Personally, I can’t help saying that I found July’s treatment of the prophecy of Hosea to be the most instantly helpful of the whole book. The end of Hosea contains a few ‘landmark’ passages which reward the reader for puzzling through the earlier sections – say the start of chapter 14 especially (Take with you words, and come, and say, Take away all iniquity and receive us graciously…), but the treatment of Hosea here brings the whole book into a light where it all fits together, and in a way that speaks clearly and directly to the varieties of a soul’s spiritual condition. ‘God’s “therefores” are different from our “therefores”. Instead of using the greatness of Israel’s sins to demonstrate the greatness of his justice, he uses them to display the greatness of his mercy. Where sin abounded, there did grace much more abound. So, in response to “she forgat me,” the Lord says, “Therefore, behold, I will allure her.”’

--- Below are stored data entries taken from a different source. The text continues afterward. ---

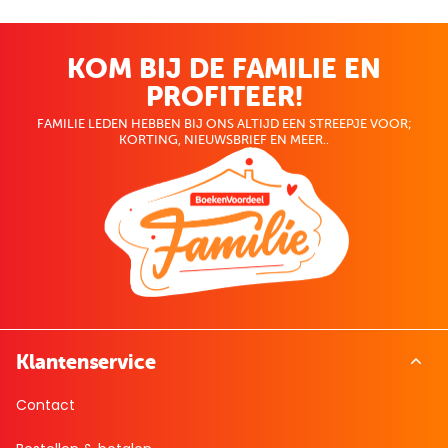
KOM BIJ DE FAMILIE EN
PROFITEER!
FAMILIE LEDEN HEBBEN BIJ ONS ALTIJD EEN STREEPJE VOOR;
KORTING, NIEUWSBRIEF EN MEER..
Klantenservice
Contact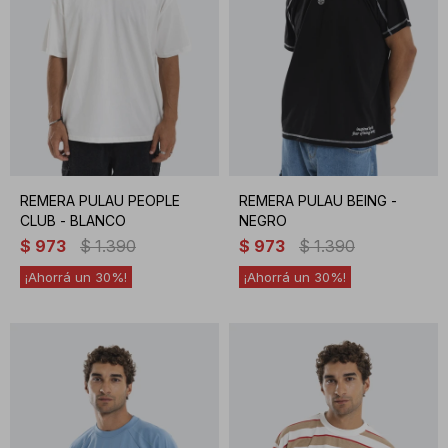
REMERA PULAU PEOPLE
REMERA PULAU BEING -
CLUB - BLANCO
NEGRO
$
973
$
1.390
$
973
$
1.390
30
30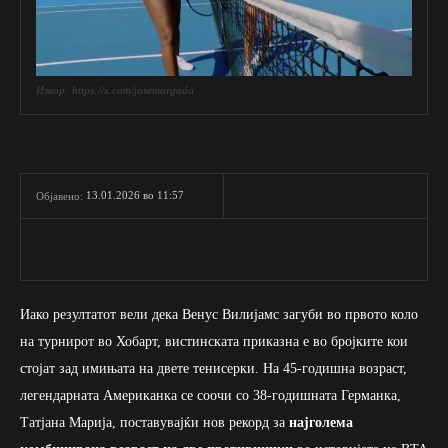
Извор: https://x.com/josemorgado
13.01.2026 во 11:57
Објавено:
Иако резултатот вели дека Венус Вилијамс загуби во првото коло
на турнирот во Хобарт, вистинската приказна е во бројките кои
стојат зад имињата на двете тенисерки. На 45-годишна возраст,
легендарната Американка се соочи со 38-годишната Германка,
Татјана Марија, поставувајќи нов рекорд за
најголема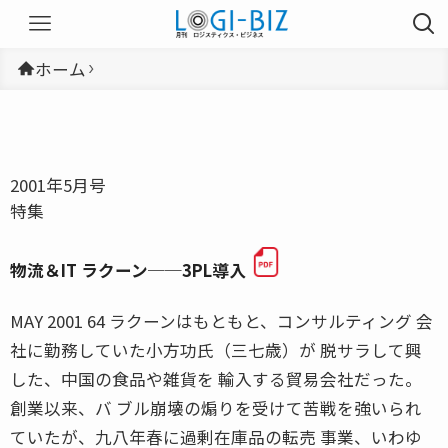
ホーム
2001年5月号
特集
物流＆IT ラクーン──3PL導入
MAY 2001 64 ラクーンはもともと、コンサルティング 会
社に勤務していた小方功氏（三七歳）が 脱サラして興
した、中国の食品や雑貨を 輸入する貿易会社だった。
創業以来、バ ブル崩壊の煽りを受けて苦戦を強いられ
ていたが、九八年春に過剰在庫品の転売 事業、いわゆ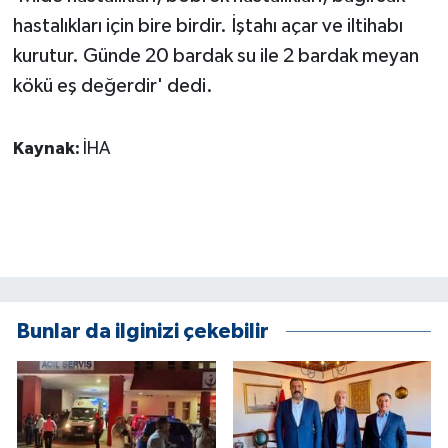
ÜLKE GÜNDEMİ
hastalıkları için bire birdir. İştahı açar ve iltihabı
kurutur. Günde 20 bardak su ile 2 bardak meyan
YAŞAM
kökü eş değerdir' dedi.
YEREL
Kaynak:
İHA
Yerel Haberler
Bunlar da ilginizi çekebilir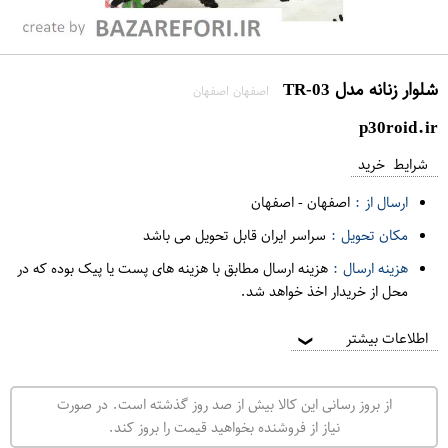
شلوار زنانه مدل TR-03
اصفهان اصفهان
p30roid.ir
شرایط خرید
ارسال از :
اصفهان
-
اصفهان
مکان تحویل :
سراسر ایران قابل تحویل می باشد
هزینه ارسال :
هزینه ارسال مطابق با هزینه های پست یا پیک بوده که در
محل از خریدار اخذ خواهد شد.
اطلاعات بیشتر
❯
از بروز رسانی این کالا بیش از صد روز گذشته است. در صورت
نیاز از فروشنده بخواهید قیمت را بروز کند.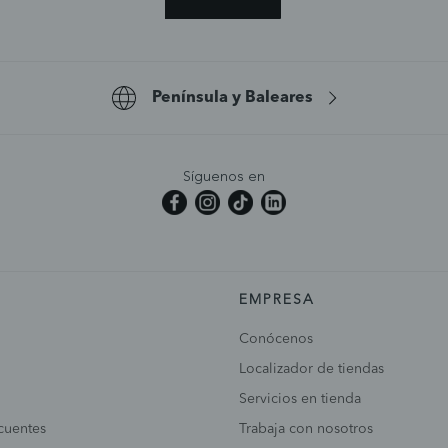
Península y Baleares
Síguenos en
EMPRESA
Conócenos
Localizador de tiendas
Servicios en tienda
cuentes
Trabaja con nosotros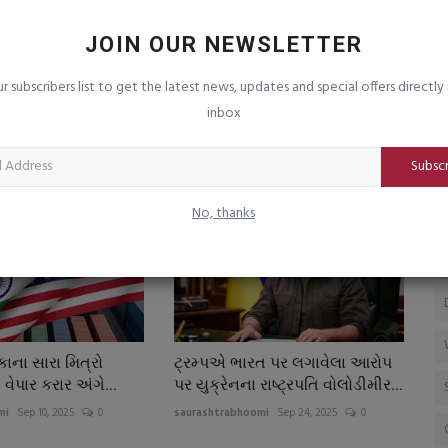
ે
ગીર સોમનાથમાં સતત બીજા દિવસે વીજ
શ
કનેકશનોનું મેગા ચેકીંગ...
સ
JOIN OUR NEWSLETTER
saurashtrabhoomi
Aug 7, 2026
0
sa
ur subscribers list to get the latest news, updates and special offers directly 
 પણ શાનદાર
૧ર૮ કનેકશનોમાં ગેરરીતી ઝડપાતા રૂા.પ૧.૯ર લાખનો દંડ ફટકાર્યો
inbox
િયા પર નવા પ્રતિબંધ
ઈઝરાયલ-હીઝબુલ્લા વચ્ચે યુધ્ધ
રતે રશિયાથી...
ફાટી નીકળ્યું
Subsc
mi
Nov 26, 2025
0
saurashtrabhoomi
Mar 2, 2026
0
No, thanks
ાના સારા મિત્રો
ટ્રમ્પએ ભારત પર લગાવેલા આરોપ
વેપાર કરાર અંગે...
પર યુક્રેનના રાષ્ટ્રપતિ વોલોડીમીર...
mi
Sep 10, 2025
0
saurashtrabhoomi
Sep 24, 2025
0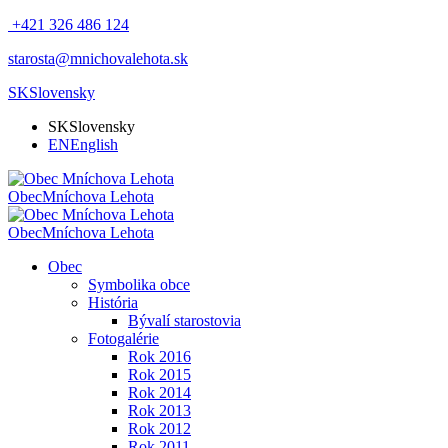
+421 326 486 124
starosta@mnichovalehota.sk
SK
Slovensky
SK
Slovensky
EN
English
Obec
Mníchova Lehota
Obec
Mníchova Lehota
Obec
Symbolika obce
História
Bývalí starostovia
Fotogalérie
Rok 2016
Rok 2015
Rok 2014
Rok 2013
Rok 2012
Rok 2011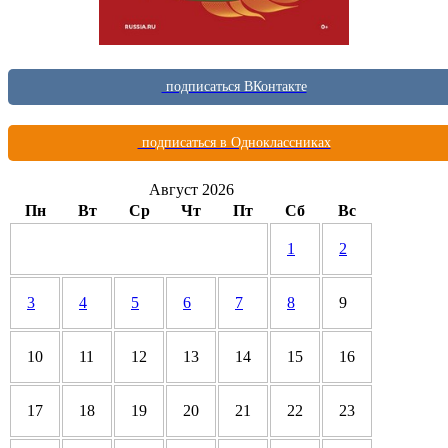
подписаться ВКонтакте
подписаться в Одноклассниках
Август 2026
Пн
Вт
Ср
Чт
Пт
Сб
Вс
1
2
3
4
5
6
7
8
9
10
11
12
13
14
15
16
17
18
19
20
21
22
23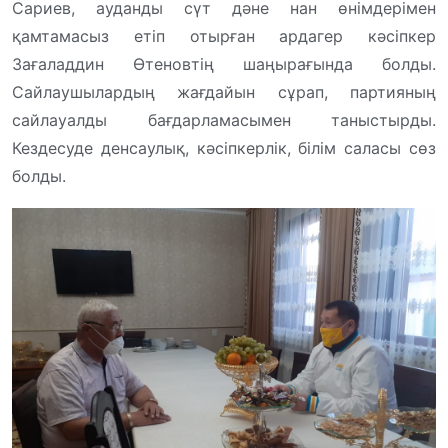
Сариев, ауданды сүт дәне нан өнімдерімен
қамтамасыз етіп отырған ардагер кәсіпкер
Зағаладдин Өтеновтің шаңырағында болды.
Сайлаушылардың жағдайын сұрап, партияның
сайлауалды бағдарламасымен таныстырды.
Кездесуде денсаулық, кәсіпкерлік, білім саласы сөз
болды.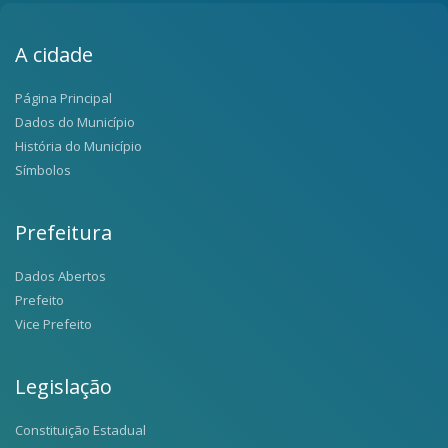
A cidade
Página Principal
Dados do Município
História do Município
Símbolos
Prefeitura
Dados Abertos
Prefeito
Vice Prefeito
Legislação
Constituição Estadual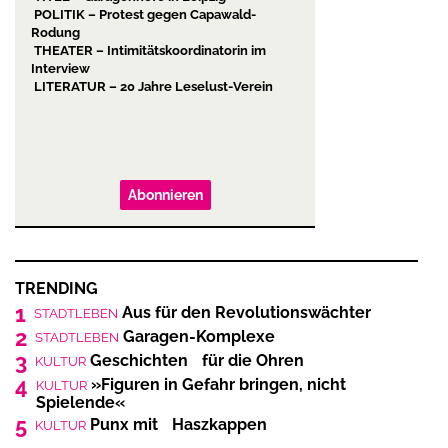
POLITIK – Protest gegen Capawald-
Rodung
THEATER – Intimitätskoordinatorin im
Interview
LITERATUR – 20 Jahre Leselust-Verein
Abonnieren
TRENDING
1
Aus für den Revolutionswächter
STADTLEBEN
2
Garagen-Komplexe
STADTLEBEN
3
Geschichten für die Ohren
KULTUR
4
»Figuren in Gefahr bringen, nicht
KULTUR
Spielende«
5
Punx mit Haszkappen
KULTUR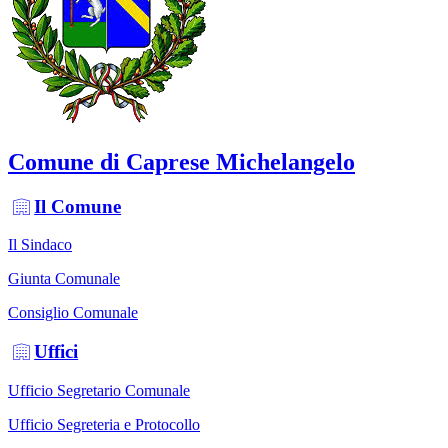
Comune di Caprese Michelangelo
Il Comune
Il Sindaco
Giunta Comunale
Consiglio Comunale
Uffici
Ufficio Segretario Comunale
Ufficio Segreteria e Protocollo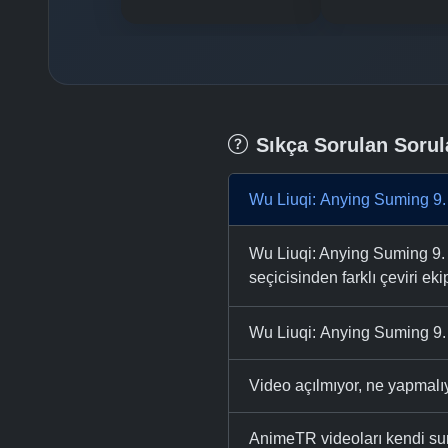
Sıkça Sorulan Sorul
Wu Liuqi: Anying Suming 9.
Wu Liuqi: Anying Suming 9. 
seçicisinden farklı çeviri eki
Wu Liuqi: Anying Suming 9. 
Video açılmıyor, ne yapmal
AnimeTR videoları kendi su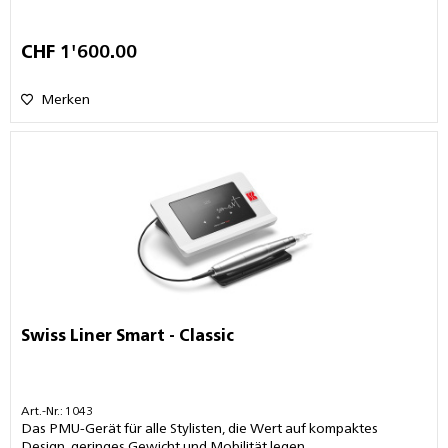
CHF 1'600.00
Merken
Swiss Liner Smart - Classic
Art.-Nr.: 1043
Das PMU-Gerät für alle Stylisten, die Wert auf kompaktes
Design, geringes Gewicht und Mobilität legen.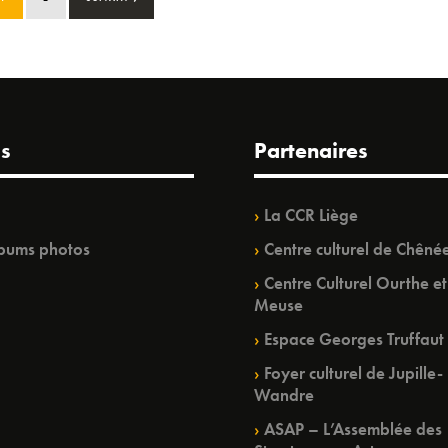
s
Partenaires
La CCR Liège
bums photos
Centre culturel de Chêné
Centre Culturel Ourthe et
Meuse
Espace Georges Truffaut
Foyer culturel de Jupille-
Wandre
ASAP – L’Assemblée des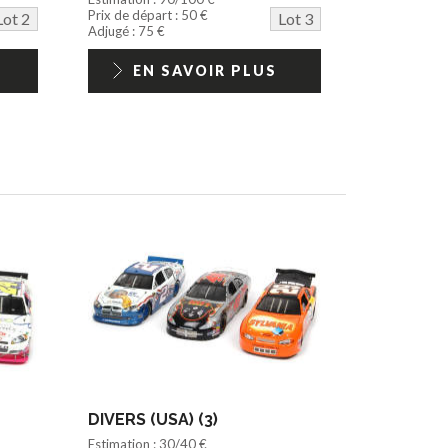
Prix de départ : 50 €
Lot 2
Lot 3
Adjugé : 75 €
EN SAVOIR PLUS
DIVERS (USA) (3)
Estimation : 30/40 €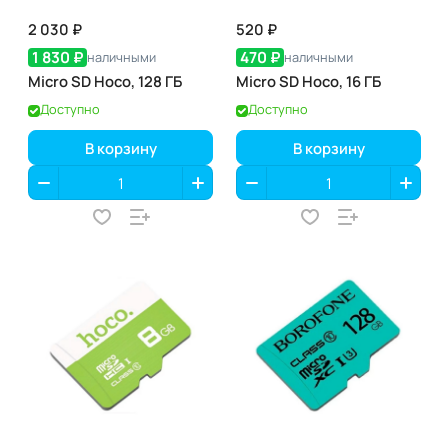
2 030 ₽
520 ₽
1 830 ₽
470 ₽
наличными
наличными
Micro SD Hoco, 128 ГБ
Micro SD Hoco, 16 ГБ
Доступно
Доступно
В корзину
В корзину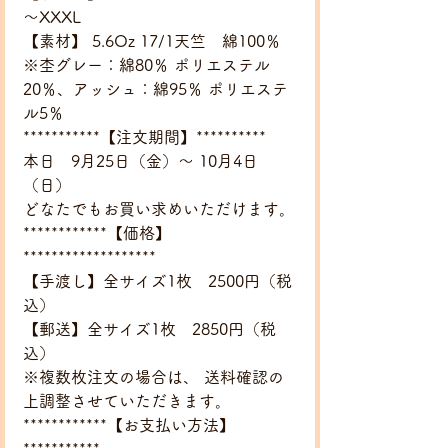
～XXXL　
【素材】 5.6Oz 17/1天竺　綿100％　
※杢グレー：綿80％ ポリエステル
20％、アッシュ：綿95％ ポリエステ
ル5％ 
***********【注文期間】**********
本日　9月25日（金）～ 10月4日
（日）
どなたでもお買い求めいただけます。
************【価格】
*******************
【手渡し】全サイズ1枚　2500円（税
込）
【郵送】全サイズ1枚　2850円（税
込）
※複数枚注文の場合は、 送料確認の
上調整させていただきます。
************【お支払い方法】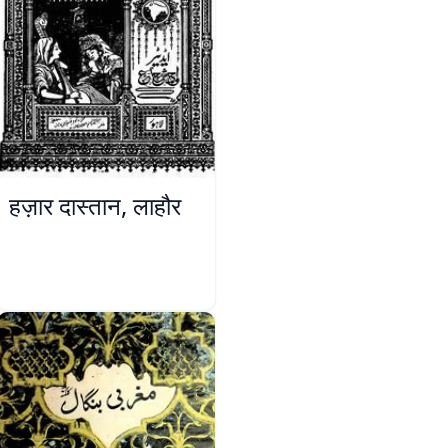
हज़ार दास्तान, लाहौर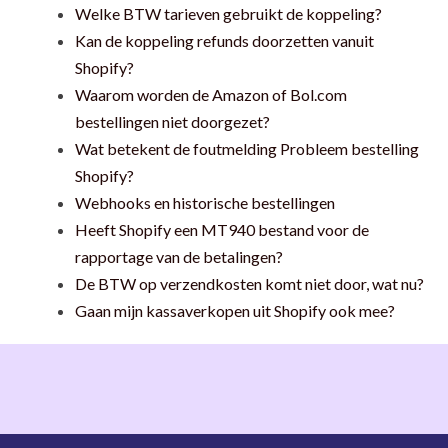
Welke BTW tarieven gebruikt de koppeling?
Kan de koppeling refunds doorzetten vanuit
Shopify?
Waarom worden de Amazon of Bol.com
bestellingen niet doorgezet?
Wat betekent de foutmelding Probleem bestelling
Shopify?
Webhooks en historische bestellingen
Heeft Shopify een MT940 bestand voor de
rapportage van de betalingen?
De BTW op verzendkosten komt niet door, wat nu?
Gaan mijn kassaverkopen uit Shopify ook mee?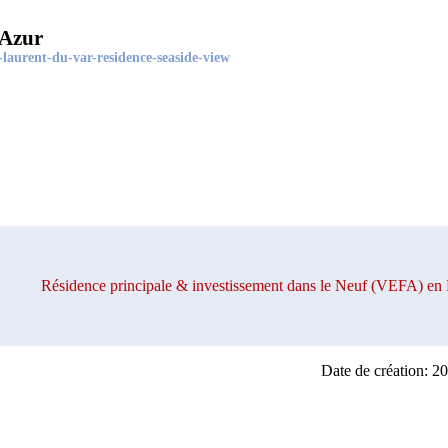
'Azur
laurent-du-var-residence-seaside-view
Résidence principale & investissement dans le Neuf (VEFA)
Date de création: 2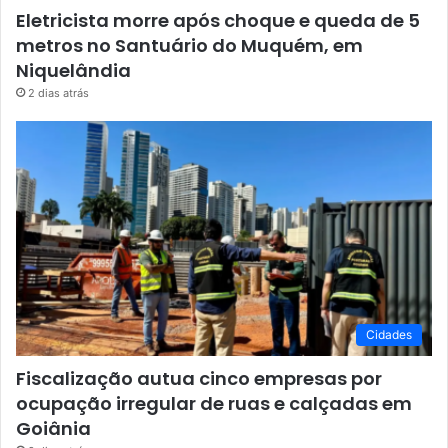
Eletricista morre após choque e queda de 5
metros no Santuário do Muquém, em
Niquelândia
2 dias atrás
Cidades
Fiscalização autua cinco empresas por
ocupação irregular de ruas e calçadas em
Goiânia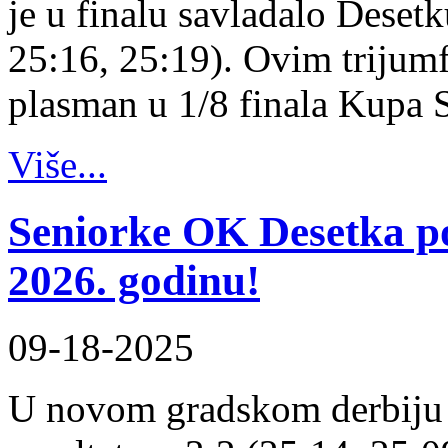
je u finalu savladalo Desetk
25:16, 25:19). Ovim trijum
plasman u 1/8 finala Kupa 
Više...
Seniorke OK Desetka 
2026. godinu!
09-18-2025
U novom gradskom derbiju 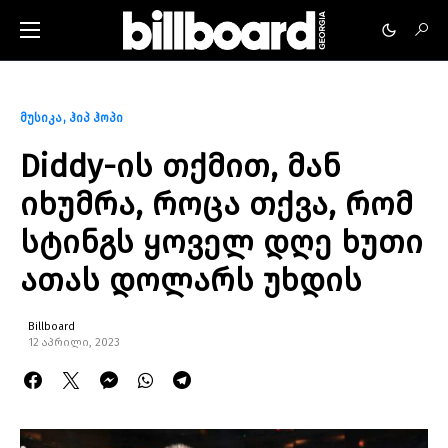
მუსიკა
ჰიპ ჰოპი
Diddy-ის თქმით, მან
იხუმრა, როცა თქვა, რომ
სტინგს ყოველ დღე ხუთი
ათას დოლარს უხდის
Billboard
12 აპრილი, 2023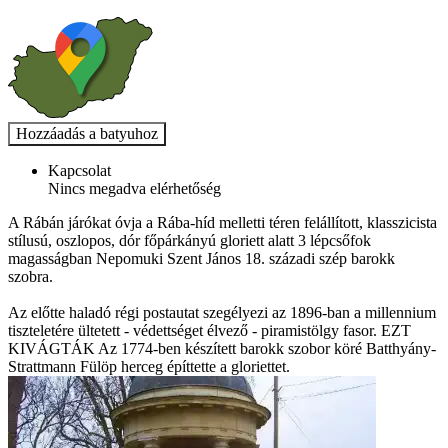
Kapcsolat
Nincs megadva elérhetőség
A Rábán járókat óvja a Rába-híd melletti téren felállított, klasszicista
stílusú, oszlopos, dór főpárkányú gloriett alatt 3 lépcsőfok
magasságban Nepomuki Szent János 18. századi szép barokk
szobra.
Az előtte haladó régi postautat szegélyezi az 1896-ban a millennium
tiszteletére ültetett - védettséget élvező - piramistölgy fasor. EZT
KIVÁGTÁK Az 1774-ben készített barokk szobor köré Batthyány-
Strattmann Fülöp herceg építtette a gloriettet.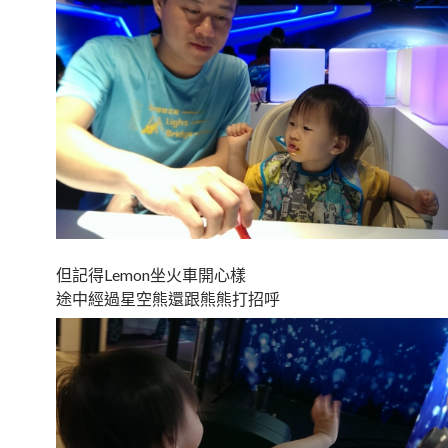
但記得Lemon坐火車開心樣
途中經過星空熊還跟熊熊打招呼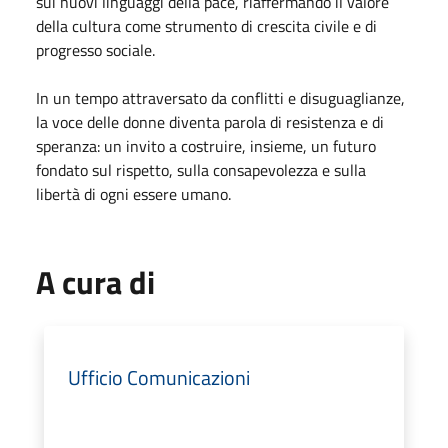
sui nuovi linguaggi della pace, riaffermando il valore
della cultura come strumento di crescita civile e di
progresso sociale.
In un tempo attraversato da conflitti e disuguaglianze,
la voce delle donne diventa parola di resistenza e di
speranza: un invito a costruire, insieme, un futuro
fondato sul rispetto, sulla consapevolezza e sulla
libertà di ogni essere umano.
A cura di
Ufficio Comunicazioni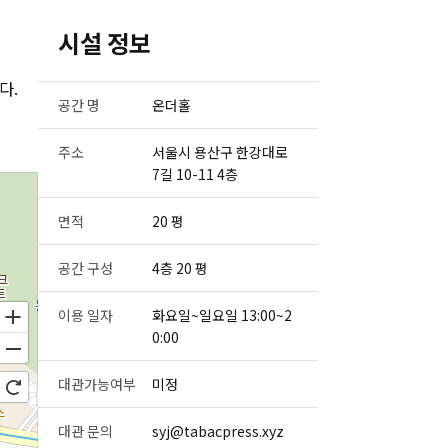
시설 정보
다.
공간 명
온더홀
주소
서울시 용산구 한강대로
7길 10-11 4층
면적
20 평
공간 구성
4층 20 평
이용 일자
화요일~일요일 13:00~2
0:00
대관가능여부
미정
대관 문의
syj@tabacpress.xyz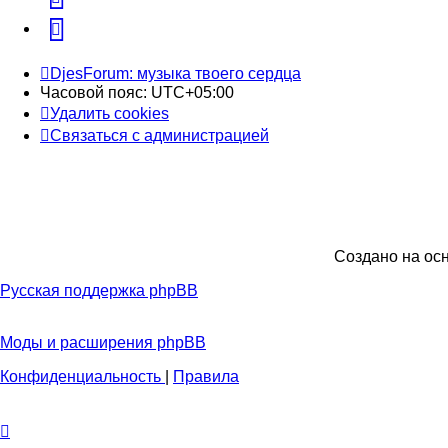
Telegram
DjesForum: музыка твоего сердца
Часовой пояс:
UTC+05:00
Удалить cookies
Связаться с администрацией
Создано на ос
Русская поддержка phpBB
Моды и расширения phpBB
Конфиденциальность
|
Правила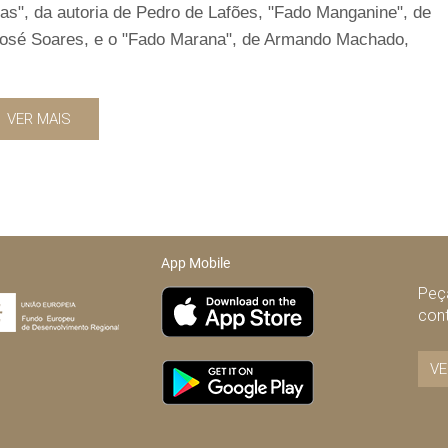
", da autoria de Pedro de Lafões, "Fado Manganine", de
José Soares, e o "Fado Marana", de Armando Machado,
VER MAIS
App Mobile
Peça
con
VE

The only other observation I would make is that apart from the editor himself, none of the contributors to this volume are particularly Big Names. In fact, I would cite that as one of the major strengths of this book. It has been impressing itself on me for the past several months that pastors are meant to pastor. When good men get good work published and gain a wider audience for the truths their function is to proclaim, that is a good thing. But what the church fundamentally needs is not so much writers and broadcasters, as preachers. Good men go unnoticed in wider circles because their first priority is their own congregation, which they pour all their energies into pastoring. It’s a pity if there’s nobody in the church to write books and get published, but we could do with being more appreciative of the hard work that ordinary ministers put in to mining the Word, praying for souls, and feeding the flock, week after week with minimal recognition and maybe not much obvious fruit. It’s the weekly preaching which is the ordained means of convincing and converting sinners and building up the saints, perhaps not with particularly dramatic results in either case, but even when it’s hard work and apparently pointless, there’s no substitute for using the ordained means. The impact of many a faithful pastor, sermons spoken into the air and no publications list to his name, is often summed up in the unquantifiable legacy of gradually edified souls. All of which to say – a book like this is sort of a snapshot of the kind of ministering that we stand sorely in need of today, and if these men aren’t all household names, it’s not for lack of gifts or graces. Envy their congregations (in, of course, the best possible Christian way) and make the most of what they’ve put in print here.
Disclosure of interest: a couple of the contributors are FPs.
Disclosure of ecumenicity: most of them are not.